I have a confession to make.
Before I read the article I said,"I bet the kid is Asian"
I'm still stereotyping.
This is really impressive! And 8 year old kid as a Physics freshman. From the sound of it, he will have his Ph.D in Physics by the time he is 10.
He surprised professors by explaining the Schroedinger equation, which is of central importance to the theory of quantum mechanics.
The interview was conducted mainly with the senior Song since Yoo-geun is lacking in his ability to communicate with adults.
I think I saw this episode of the X-Files. The problem will be keeping the aliens from taking him back to their own planet.
Burn out by age 15. Suicide by 21.
Then he figures out that a black whole is 6 months from eating us?

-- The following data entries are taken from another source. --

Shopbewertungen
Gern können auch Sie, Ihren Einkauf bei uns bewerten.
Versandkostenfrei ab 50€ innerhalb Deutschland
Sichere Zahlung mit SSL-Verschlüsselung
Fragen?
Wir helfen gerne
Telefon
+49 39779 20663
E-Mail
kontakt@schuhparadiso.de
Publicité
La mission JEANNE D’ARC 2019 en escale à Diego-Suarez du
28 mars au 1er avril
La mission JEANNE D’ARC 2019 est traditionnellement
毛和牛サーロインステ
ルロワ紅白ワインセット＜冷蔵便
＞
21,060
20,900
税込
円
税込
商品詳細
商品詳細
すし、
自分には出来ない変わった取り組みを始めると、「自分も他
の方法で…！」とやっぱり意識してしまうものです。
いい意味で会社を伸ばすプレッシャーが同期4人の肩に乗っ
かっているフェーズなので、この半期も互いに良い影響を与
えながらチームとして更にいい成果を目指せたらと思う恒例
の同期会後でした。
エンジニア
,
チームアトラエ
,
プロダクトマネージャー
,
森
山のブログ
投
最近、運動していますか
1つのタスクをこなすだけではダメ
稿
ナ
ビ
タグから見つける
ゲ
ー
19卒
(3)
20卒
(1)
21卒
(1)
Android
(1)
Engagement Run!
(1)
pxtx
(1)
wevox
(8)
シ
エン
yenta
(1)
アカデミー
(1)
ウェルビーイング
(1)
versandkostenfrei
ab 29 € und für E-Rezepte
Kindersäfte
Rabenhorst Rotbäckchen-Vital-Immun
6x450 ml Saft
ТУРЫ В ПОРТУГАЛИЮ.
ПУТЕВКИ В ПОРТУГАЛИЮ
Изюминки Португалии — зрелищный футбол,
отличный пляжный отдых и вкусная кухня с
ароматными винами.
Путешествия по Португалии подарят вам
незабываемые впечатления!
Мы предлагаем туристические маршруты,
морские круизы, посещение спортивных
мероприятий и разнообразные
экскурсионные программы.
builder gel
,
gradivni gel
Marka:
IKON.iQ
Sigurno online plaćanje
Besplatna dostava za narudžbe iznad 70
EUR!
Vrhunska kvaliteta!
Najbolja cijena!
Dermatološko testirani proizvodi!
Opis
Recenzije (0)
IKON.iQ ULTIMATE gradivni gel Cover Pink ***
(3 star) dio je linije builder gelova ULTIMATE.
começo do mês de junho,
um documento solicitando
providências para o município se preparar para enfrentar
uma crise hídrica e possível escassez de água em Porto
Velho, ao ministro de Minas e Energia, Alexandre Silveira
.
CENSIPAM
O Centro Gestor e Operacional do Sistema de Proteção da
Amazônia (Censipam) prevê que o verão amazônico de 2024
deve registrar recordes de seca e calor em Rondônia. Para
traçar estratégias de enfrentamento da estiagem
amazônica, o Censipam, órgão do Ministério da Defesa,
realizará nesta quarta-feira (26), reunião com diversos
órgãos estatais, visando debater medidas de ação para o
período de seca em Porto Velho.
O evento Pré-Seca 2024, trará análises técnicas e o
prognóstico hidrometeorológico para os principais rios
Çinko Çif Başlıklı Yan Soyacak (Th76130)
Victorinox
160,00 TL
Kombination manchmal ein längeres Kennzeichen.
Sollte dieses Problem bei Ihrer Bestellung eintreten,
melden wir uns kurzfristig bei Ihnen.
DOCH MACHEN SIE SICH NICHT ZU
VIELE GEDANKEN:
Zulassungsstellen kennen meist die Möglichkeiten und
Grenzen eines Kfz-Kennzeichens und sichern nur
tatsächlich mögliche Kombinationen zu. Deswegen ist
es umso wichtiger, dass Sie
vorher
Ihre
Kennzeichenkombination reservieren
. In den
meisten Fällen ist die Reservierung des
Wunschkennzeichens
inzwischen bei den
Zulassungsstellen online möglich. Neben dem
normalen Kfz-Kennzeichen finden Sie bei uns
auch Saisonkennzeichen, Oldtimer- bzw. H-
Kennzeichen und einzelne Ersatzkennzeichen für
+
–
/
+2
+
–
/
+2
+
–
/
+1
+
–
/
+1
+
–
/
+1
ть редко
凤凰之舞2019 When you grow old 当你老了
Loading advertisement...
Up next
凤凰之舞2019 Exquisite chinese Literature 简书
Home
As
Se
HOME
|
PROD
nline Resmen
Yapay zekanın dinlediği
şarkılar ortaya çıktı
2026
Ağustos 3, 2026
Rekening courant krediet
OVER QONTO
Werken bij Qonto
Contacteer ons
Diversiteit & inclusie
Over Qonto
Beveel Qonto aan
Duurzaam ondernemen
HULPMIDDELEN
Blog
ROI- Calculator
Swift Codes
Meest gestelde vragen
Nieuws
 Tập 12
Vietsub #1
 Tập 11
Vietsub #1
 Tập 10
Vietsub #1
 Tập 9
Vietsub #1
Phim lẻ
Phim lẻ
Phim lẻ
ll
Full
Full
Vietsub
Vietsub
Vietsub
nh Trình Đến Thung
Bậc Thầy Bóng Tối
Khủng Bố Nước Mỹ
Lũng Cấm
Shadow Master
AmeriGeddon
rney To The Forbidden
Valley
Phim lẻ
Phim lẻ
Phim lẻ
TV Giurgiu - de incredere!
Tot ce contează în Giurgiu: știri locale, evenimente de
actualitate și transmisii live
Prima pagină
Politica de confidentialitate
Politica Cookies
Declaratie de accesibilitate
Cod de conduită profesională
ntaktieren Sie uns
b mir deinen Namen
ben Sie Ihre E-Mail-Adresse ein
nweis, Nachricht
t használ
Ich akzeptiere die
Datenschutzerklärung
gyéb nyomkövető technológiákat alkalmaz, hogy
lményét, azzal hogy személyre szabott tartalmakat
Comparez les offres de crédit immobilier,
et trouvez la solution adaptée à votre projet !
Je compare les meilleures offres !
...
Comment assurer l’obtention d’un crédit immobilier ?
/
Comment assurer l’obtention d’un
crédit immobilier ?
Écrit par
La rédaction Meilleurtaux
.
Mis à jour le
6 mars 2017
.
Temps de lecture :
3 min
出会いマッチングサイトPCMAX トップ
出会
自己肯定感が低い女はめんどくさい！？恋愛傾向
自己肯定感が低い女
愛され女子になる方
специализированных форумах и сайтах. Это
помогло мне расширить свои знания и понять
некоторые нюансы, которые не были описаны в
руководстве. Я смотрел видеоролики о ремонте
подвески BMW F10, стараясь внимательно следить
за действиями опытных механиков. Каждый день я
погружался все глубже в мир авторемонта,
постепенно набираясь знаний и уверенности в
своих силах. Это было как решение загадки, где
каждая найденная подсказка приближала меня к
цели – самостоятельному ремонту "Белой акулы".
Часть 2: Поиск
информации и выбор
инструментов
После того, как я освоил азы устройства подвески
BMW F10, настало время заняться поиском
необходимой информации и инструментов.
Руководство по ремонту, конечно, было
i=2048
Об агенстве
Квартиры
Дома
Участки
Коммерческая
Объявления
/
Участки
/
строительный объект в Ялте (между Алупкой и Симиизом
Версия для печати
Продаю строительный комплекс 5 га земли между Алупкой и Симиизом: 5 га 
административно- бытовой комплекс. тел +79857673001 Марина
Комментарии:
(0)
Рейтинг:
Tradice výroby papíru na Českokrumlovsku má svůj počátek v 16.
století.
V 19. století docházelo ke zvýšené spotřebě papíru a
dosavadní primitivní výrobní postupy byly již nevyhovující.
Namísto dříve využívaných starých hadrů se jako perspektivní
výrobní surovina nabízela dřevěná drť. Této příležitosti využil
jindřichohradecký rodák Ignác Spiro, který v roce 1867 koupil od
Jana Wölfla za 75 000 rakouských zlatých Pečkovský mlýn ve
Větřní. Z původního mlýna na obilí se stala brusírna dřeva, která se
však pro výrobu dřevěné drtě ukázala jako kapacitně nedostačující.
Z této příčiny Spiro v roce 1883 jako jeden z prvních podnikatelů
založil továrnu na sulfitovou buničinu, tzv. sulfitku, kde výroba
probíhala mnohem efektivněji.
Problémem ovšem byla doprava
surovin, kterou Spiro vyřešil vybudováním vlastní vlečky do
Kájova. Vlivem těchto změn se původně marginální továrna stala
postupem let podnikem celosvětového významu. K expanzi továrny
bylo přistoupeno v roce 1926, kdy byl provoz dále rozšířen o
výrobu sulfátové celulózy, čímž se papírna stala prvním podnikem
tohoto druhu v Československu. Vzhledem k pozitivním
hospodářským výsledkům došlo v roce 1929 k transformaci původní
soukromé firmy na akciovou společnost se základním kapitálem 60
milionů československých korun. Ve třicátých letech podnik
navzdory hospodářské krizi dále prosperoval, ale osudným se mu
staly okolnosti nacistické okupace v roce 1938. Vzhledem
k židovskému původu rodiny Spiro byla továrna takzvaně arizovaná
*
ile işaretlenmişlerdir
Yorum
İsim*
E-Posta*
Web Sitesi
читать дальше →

That's odd. I've always thought of it as being equivalent to Newton's first law. Both are essentially statements of conservation of energy.
I'm ashamed of this board. I thought by now there would be a posted picture of George Jetson's family car.
"He surprised professors by explaining the Schroedinger equation, which is of central importance to the theory of quantum mechanics."
Hope he doesn't take up poker, or we're all finished!
That's an interesting point. I can understand the reasoning behind a comment like that.
My perception would be that people who are incredibly bright, off the scale so to speak, would be harder to hide than $100 million dollars under your mattress.
The one possiblity I could agree with though, would be that proper diagnosis might be a problem. So might sanity. So might channeling the benefits of such a mind into a complimentary vs destructive force.
People with such incredible briliance, see scientific things clearly, like you and I see a road sign clearly. I'm not sure they are as able to see morality issues with that same clarity. I'm not trying to dump on the Einstine Hawkings people. I'm actually talking about people that could surpase them, and I do think they are out there.
It's kindof hard to address this issue without acting like these folks are monsters. That's not what I'm trying to intimate. Socially, the extremely brilliant are sometimes simply unable to cope with social performance.
That these parents seem to have brought this kid to the place he's at without destroying him, or allowing society to destroy him is rather remarkable IMO.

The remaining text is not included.